▸ **About this exercise**:
Copy every record verbatim but exclude the pictures.
*** Task inputs ***
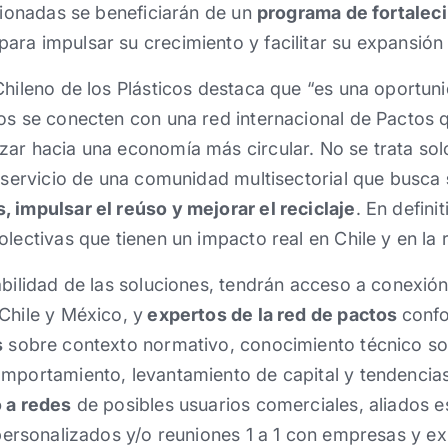
ccionadas se beneficiarán de un
programa de fortalec
ara impulsar su crecimiento y facilitar su expansió
Chileno de los Plásticos destaca que “es una oportun
os se conecten con una red internacional de Pactos q
zar hacia una economía más circular. No se trata sol
l servicio de una comunidad multisectorial que busca
 impulsar el reúso y mejorar el reciclaje
. En defini
lectivas que tienen un impacto real en Chile y en la 
abilidad de las soluciones, tendrán acceso a conexión
Chile y México, y
expertos de la red de pactos
confo
s
sobre contexto normativo, conocimiento técnico sob
mportamiento, levantamiento de capital y tendencias
 a redes
de posibles usuarios comerciales, aliados e
ersonalizados y/o reuniones 1 a 1 con empresas y ex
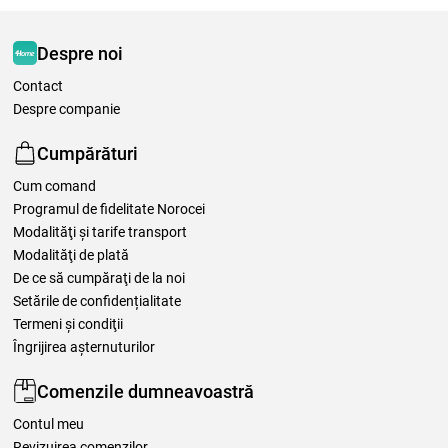
Despre noi
Contact
Despre companie
Cumpărături
Cum comand
Programul de fidelitate Norocei
Modalităţi şi tarife transport
Modalităţi de plată
De ce să cumpăraţi de la noi
Setările de confidențialitate
Termeni şi condiţii
Îngrijirea așternuturilor
Comenzile dumneavoastră
Contul meu
Revizuirea comenzilor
*** End of Task inputs ***
▸ **Response**:
ccionadas se beneficiarán de un
programa de fortalec
ara impulsar su crecimiento y facilitar su expansió
Chileno de los Plásticos destaca que “es una oportun
os se conecten con una red internacional de Pactos q
zar hacia una economía más circular. No se trata sol
l servicio de una comunidad multisectorial que busca
 impulsar el reúso y mejorar el reciclaje
. En defini
lectivas que tienen un impacto real en Chile y en la 
abilidad de las soluciones, tendrán acceso a conexión
Chile y México, y
expertos de la red de pactos
confo
s
sobre contexto normativo, conocimiento técnico sob
mportamiento, levantamiento de capital y tendencias
 a redes
de posibles usuarios comerciales, aliados e
ersonalizados y/o reuniones 1 a 1 con empresas y ex
Despre noi
Contact
Despre companie
Cumpărături
Cum comand
Programul de fidelitate Norocei
Modalităţi şi tarife transport
Modalităţi de plată
De ce să cumpăraţi de la noi
Setările de confidențialitate
Termeni şi condiţii
Îngrijirea așternuturilor
Comenzile dumneavoastră
Contul meu
Revizuirea comenzilor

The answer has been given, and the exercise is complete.